Dennis |
Open Your Eyes
By M.D. Spenser
Open
Your Eyes is a lovely and inventive folk-pop album by an eight-piece British band
called Dennis -- 11 songs marked by gentle horns, rich instrumentation and delightful
vocal harmonies.
All the songs are originals, credited to the full band – and
fine songs they are. Whoever is crafting them understands that many of the best
songs are moods and moments rather than narratives; they ask questions rather
answer them, and they wonder rather than declaim.

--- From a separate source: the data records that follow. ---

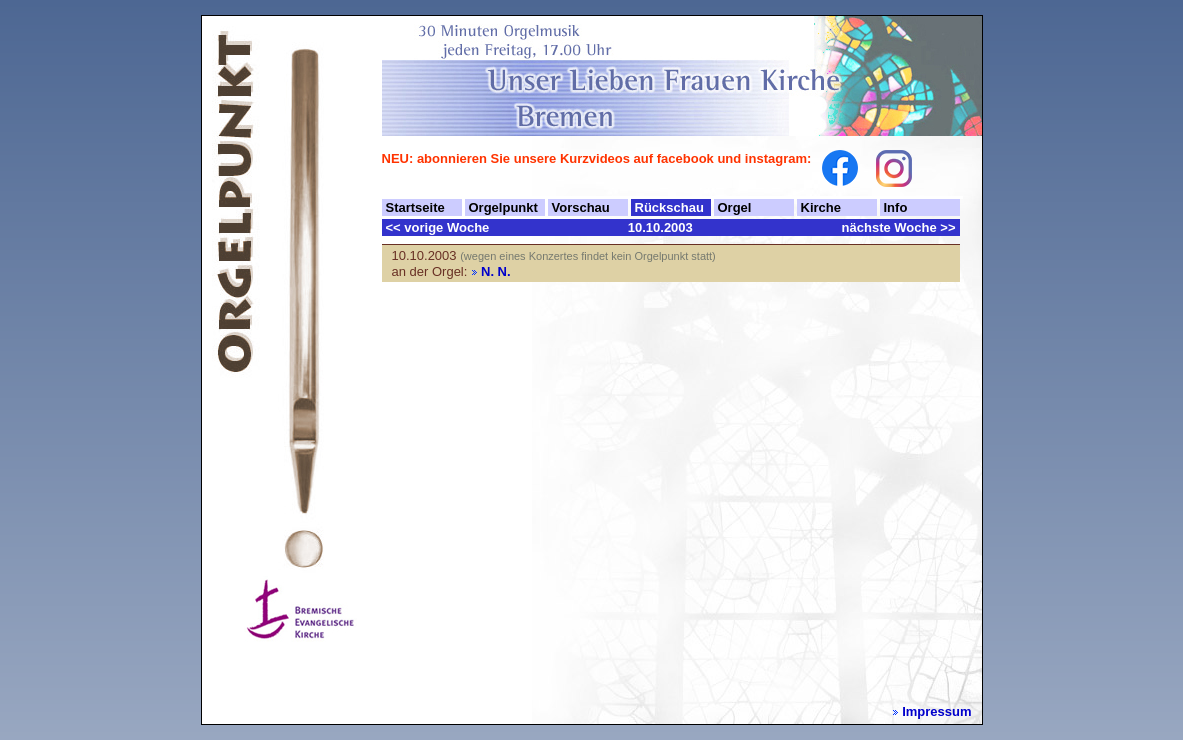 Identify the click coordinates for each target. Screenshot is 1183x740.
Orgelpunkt (503, 207)
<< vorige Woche (438, 227)
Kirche (821, 207)
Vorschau (581, 207)
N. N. (496, 271)
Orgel (735, 207)
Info (896, 207)
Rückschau (669, 207)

The song Give Me Soul, for
example, has lyrics comprised of a mere 50 words, yet it evokes longing and
need. And the lyrics to Leaving You Alone – sung over a danceable rhythm
accented here and there by hand claps – are punctuated largely by question
marks: ‘Lately I’ve been asking questions/Maybe I should be leaving you alone?’
Many of the songs are beautifully orchestrated. One of them, though – Talk For
Hours – is a cappella but for hand claps and drums.
The song-writing, from the
opening track to the final note, exhibits experience and control: A couple of
the songs are less than two minutes long – and they are the more powerful for
it.
Most of these songs sound entirely new yet immediately familiar. They are
about desire, about doubt, about hope.
Hometown, the final number in the set, speaks
of being well-grounded. ‘I really love my hometown,’ the lyrics go, ‘I really
love the way we keep hanging around/I really love the way it makes me stay.’ The
song refers no doubt to someplace in County Durham, a good 270 miles north of
London, where the band is from.
For music-lovers
whose tastes encompass diversity, this album is a gem. I hope the band members
are all getting along because we need to hear more from Dennis. What a find.